1 package (2.25 tsp) dry yeast
1/3C warm water, about 100 degrees
2.25C tepid water
2 tbs olive oil, plus more for the pan and to paint on top of the bread
3C bread flour
4.5C all-purpose flour
1 tbs sea salt, plus more for sprinkling over the top
2-3 tbs finely chopped fresh rosemary
- Stir the yeast into the 1/3 cup of slightly warm-to-the-touch water and let it rest for 10 minutes.
- In a stand mixer, pour in 2 1/4 cups of tepid water and 2 tablespoons olive oil.
- After the yeast has rested for 10 minutes and has begun to froth, pour it into the water-oil mixture.
- Using paddle attachment, add 2 cups of bread flour and the tablespoon of salt.
- Add the rosemary.
- Then, cup by cup, add the rest of the flour (both the bread flour and all purpose).

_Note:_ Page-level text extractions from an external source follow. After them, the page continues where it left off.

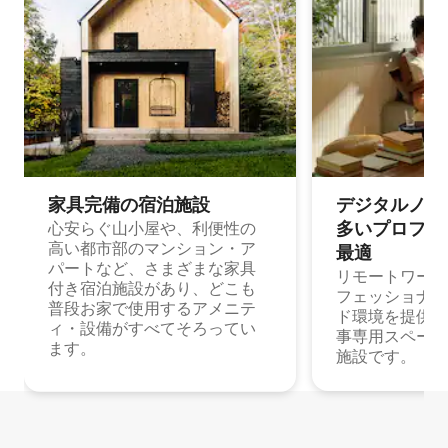
家具完備の宿⁠泊⁠施⁠設
デジタルノマド
多⁠いプ⁠ロ⁠フ⁠ェ⁠
心安らぐ山小屋や、利便性の
高い都市部のマンション・ア
最⁠適
パートなど、さまざまな家具
リモートワーク
付き宿泊施設があり、どこも
フェッショナル
普段お家で使用するアメニテ
ド環境を提供する
ィ・設備がすべてそろってい
事専用スペース
ます。
施設です。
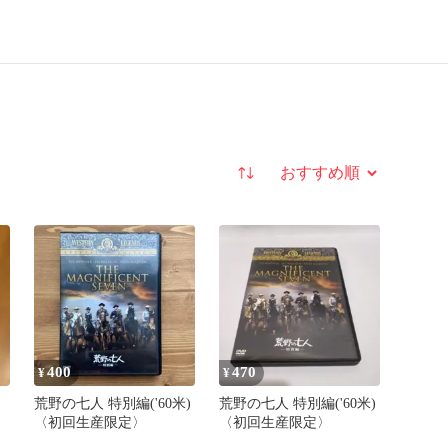
並び替え
400
470
¥
¥
荒野の七人 特別編('60米)
荒野の七人 特別編('60米)
〈初回生産限定〉
〈初回生産限定〉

- As the mixture goes from a batter to a thick dough, you'll want to switch from the paddle attachment to dough hook.
- Knead the dough using the dough hook on low speed for 8 minutes.
- In a large clean bowl, pour in about a tablespoon of oil and put the dough on top of it.
- Spread the oil all over the dough.
- Cover the bowl with plastic wrap and set aside to rise (in a relatively warm spot or at room temp) for an hour and a half until bread about doubles in size.
- Spread a little olive oil in a 9x13 baking dish.
- Place the dough in your baking pans, spreading out evenly.
- Cover the bread and set aside for another 30 minutes.
- Dimple the bread with your thumb. Push in to about the end of your thumbnail, roughly 1/2-inch.
- Cover again and leave it to rise for its final rise, about 2 hours.
- Preheat oven to 400 degrees.
- Once the dough has done its final rise, gently paint the top with olive oil – as much as you want.
- Sprinkle the sea salt on top from about a foot over the bread; this lets the salt spread out better on its way down and helps reduce clumps of salt.
- Put the bread in the oven.
- Bake for a total of 20-25 minutes.
- When the bread comes out of the oven, turn it out onto a rack within 3-5 minutes; this way you'll keep the bottom of the bread crispy.
- Let cool on a rack for at least 10 minutes before eating.